100 Scope Notes
Inside 100 Scope Notes

Review: Look! A Book! by Bob Staake

Look! A Book!
By Bob Staake
Little, Brown
ISBN: 9780316118620
Grades K-2
In Stores

*Best New Book*

If you throw an I Spy, a Where’s Waldo, and a fiction picture book into your children’s lit blend-o-matic and hit puree, what you get is Look! A Book! – pure entertainment in printed form. I can’t wait to start circulating this.

A boy and a girl pick up a book – the same book the reader is holding in their hands:



With images of every kind!

So many objects,

big and small.

Let’s see if you

Can find them


From here on out, the spreads alternate between rhyming text set against bold colors and incredible seek and find illustrations. The conclusion of the book lists many more objects to go back and locate, ensuring hours of happy hunting.

Staake’s bright, abstract style has never been more detailed, with wildly creative results. Robots serving orange juice, dolphins wearing football helmets, clowns in shopping carts, seals operating machinery – the wackiness is seemingly endless.
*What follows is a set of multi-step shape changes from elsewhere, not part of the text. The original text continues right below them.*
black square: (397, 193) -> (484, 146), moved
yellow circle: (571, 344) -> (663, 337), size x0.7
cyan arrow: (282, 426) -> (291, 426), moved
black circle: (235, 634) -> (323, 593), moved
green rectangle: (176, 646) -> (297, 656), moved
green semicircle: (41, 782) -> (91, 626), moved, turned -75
Kids will be pleased.

More than just an I Spy read-alike, the amount of care and consideration that went into Look! A Book! is impressive. Circular die cuts reveal objects that become part of the text. Staake smartly names only one object for the reader to locate on each seek and find spread, a decision that keeps the proceedings moving along during the first reading.
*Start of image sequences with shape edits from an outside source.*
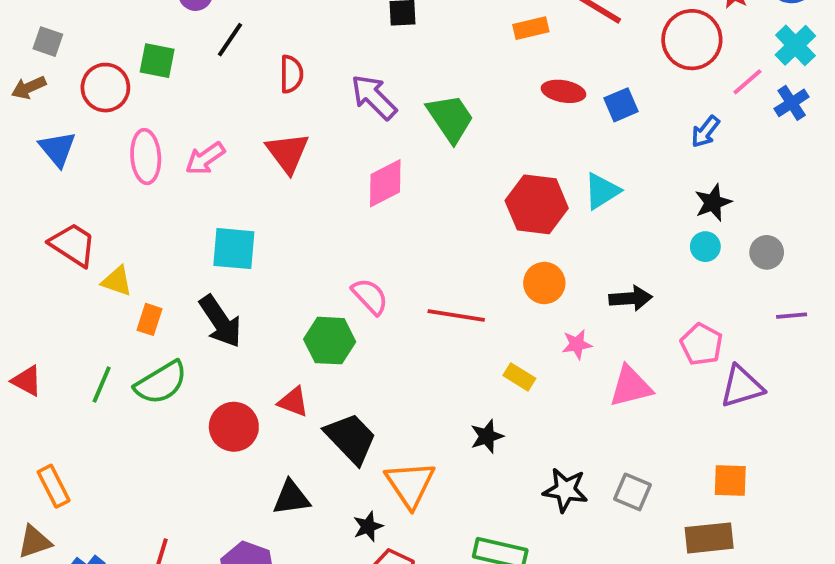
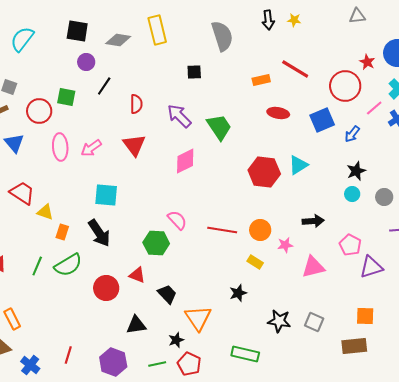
blue square: (621, 105) -> (322, 120), moved, size x1.4
orange circle: (544, 283) -> (260, 230), moved
black trapezoid: (351, 438) -> (167, 294), size x0.7

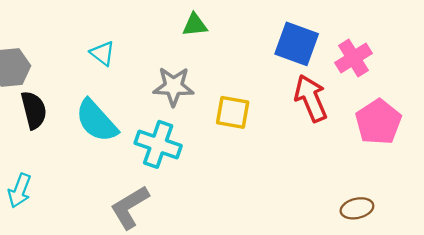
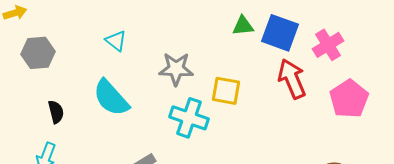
green triangle: (195, 25) -> (243, 26), moved
black semicircle: (34, 110) -> (56, 112), moved, size x0.7
cyan cross: (158, 144) -> (189, 118), moved

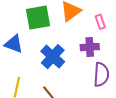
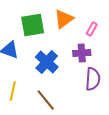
pink rectangle: (100, 22) -> (92, 29), turned 48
The verdict on this book is short and sweet. Get it. For your children’s collection, your kids, your neighbor’s kids – basically anyone that is or even vaguely resembles a youngster. It will receive a warm welcome everywhere.

Review copy from publisher

Watch the Look! A Book! trailer:

Also reviewed by Boing Boing, Mundie Kids, books4yourkids.

Find this book at your local library with WorldCat.

About Travis Jonker

Travis Jonker is an elementary school librarian in Michigan. He writes reviews (and the occasional article or two) for School Library Journal and is a member of the 2014 Caldecott committee. You can email Travis at scopenotes@gmail.com, or follow him on Twitter: @100scopenotes.


  1. My 6 year old son loved this book also and I wanted to share his top 5 fav find and seek books with you: http://www.pragmaticmom.com/?p=16524

    What I really liked about this book (because I have now read this about two dozen times with my son)is that the book stays fresh because the author gives additional items to find (1-10 list) plus the very last page.

    Normally, we (well, mostly my son) look a lot the first read through, and then the second time, he can find each item in 1 second. By the third read through, it’s boring unless I make up things to look for in the book.

    Finding the 1-10 objects throughout the book is always a challenge and gives the book longevity as a desired book at bedtime.

  2. Wow. That looks like a lot of fun! I think I “vaguely resemble a youngster” so I’m going to check it out!

  3. Hey Travis,

    I’m just wondering if you have good source for children’s book trailers — other than doing a general search in YouTube. Are there any websites out there that highlight new book trailers for kids/teens? I’m a children’s librarian at winnipeg public library, and I’m hoping to incorporate book trailers into our new kids webpage.


    • Watch. Connect. Read. is a good place to check. The creator gathers all the video and online resources for particular books. If you use an RSS Reader, you can subscribe to publisher YouTube channels. That way you will know when they upload new book trailers. I used to only add book trailers to my reviews when I knew the book being reviewed had one, but now they’re so common, I do a quick internet search with each review. Does anyone else have a go-to resource?

  4. Definitely a winner – Bob Staake makes it look easy, doesn’t he? So glad Little, Brown went with the large format and the high-quality paper.

    • I agree on both counts. The heavy paper is nice for this sort of book – adds a bit of extra durability.